“Bu ülkede yarım asırdır Asgari Ücret Tespit Komisyonu’nda ne işçinin dediği oluyor ne işverenin dediği oluyor; ülkeyi yönetenlerin dediği oluyor. Bu dün de öyleydi, bugün de öyle; ama bunun son bulması gerekiyor.” şeklinde Ergün Atalay, komisyonun işçi ve işveren temsilinden yoksun, tamamen iktidarın kontrolünde olduğunu belirtti.

Atalay, asgarî ücretle çalışan 9 milyona yakın insanın temel ihtiyaçlarını karşılayamadığını, hatta birçok işyeresinde asgari ücretin altında ödeme yapıldığını dile getirdi. “Emeklinin aldığı ücret ortada, asgari ücretlinin aldığı ücret ortada; bu ücretlerle bir ayı, bir haftayı dahi tamamlayamazsınız” diyerek, iki grup arasındaki eşitsizliğin altını çizdi.
Atalay, “örgütlü olunsa, sendikalı olunsa bu problemlerin büyük bir bölümünü çözme imkanı var” ifadesiyle, sendikaların aktif rol almasının şart olduğunu vurguladı. Üç dönemdir masada bulunan TÜRK-İŞ’in, hükümetin iyi niyetli olduğu yıllarda asgari ücreti artırabildiğini, kötü yıllarda ise bu artışı sağlayamadığını belirtti.
Ergün Atalay, TÜİK’in 400’ün üzerindeki kalemi arasında kirayı, gıdayı, eğitimi ve ulaşımı da sayarak, asgari ücretin bu dört kalemin ortalaması üzerine inşa edilmesi gerektiğini savundu. “Geçen sene kira ne kadardı, bu sene kaç para oldu?

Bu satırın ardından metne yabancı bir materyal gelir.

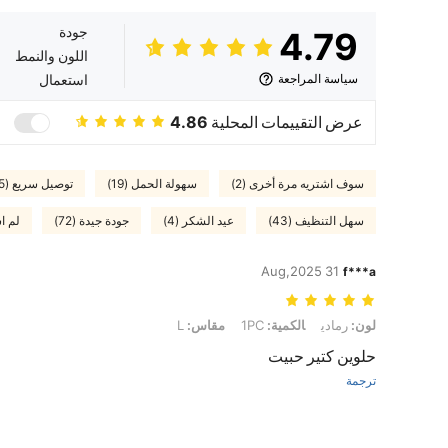
جودة
4.79
اللون والنمط
سياسة المراجعة
استعمال
عرض التقييمات المحلية
4.86
سوف اشتريه مرة أخرى (2)
سهولة الحمل (19)
توصيل سريع (5)
سهل التنظيف (43)
عيد الشكر (4)
جودة جيدة (72)
لم اس
31 Aug,2025
f***a
لون: رمادي, الكمية: 1PC, مقاس: L
لون:
رمادي
الكمية:
1PC
مقاس:
L
حلوين كتير حبيت
ترجمة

Temel gıda maddeleri ne kadardı? Eğitim ve ulaşım ne kadardı?” sorularını sorarak, somut bir hesaplama metodolojisi önerdi.
Atalay, “Komisyonun değiştirileceğiyle ilgili bir kararname çıkmadan, bu konuyu konuşmanın bir anlamı yok” diyerek, resmi bir belge ve kararname talep etti. Bakanın bu konuda bir yazı hazırlama sözü vermesine rağmen, somut bir adım atılmadığını eleştirdi.
Toplumun bir kesiminin “Komisyona katılmıyor musunuz, iyi yapıyorsunuz” şeklinde destek verirken, diğer bir kesimin “Oraya katılın” talep ettiği belirtiliyor. Atalay ise, “Biz aynı noktadayız, ben aynı noktadayım” diyerek, mevcut durumun değişmesi gerektiğini ısrarla vurguladı.
Atalay, asgari ücretin sadece bir rakam olmaktan çıkarılıp, gerçek yaşam maliyetlerine dayalı bir kriter haline getirilmesi gerektiğini savunuyor. Ayrıca, sendikaların aktif katılımı ve hükümetle şeffaf diyalog sağlanmadan sürdürülebilir bir çözümün mümkün olmadığını belirtiyor.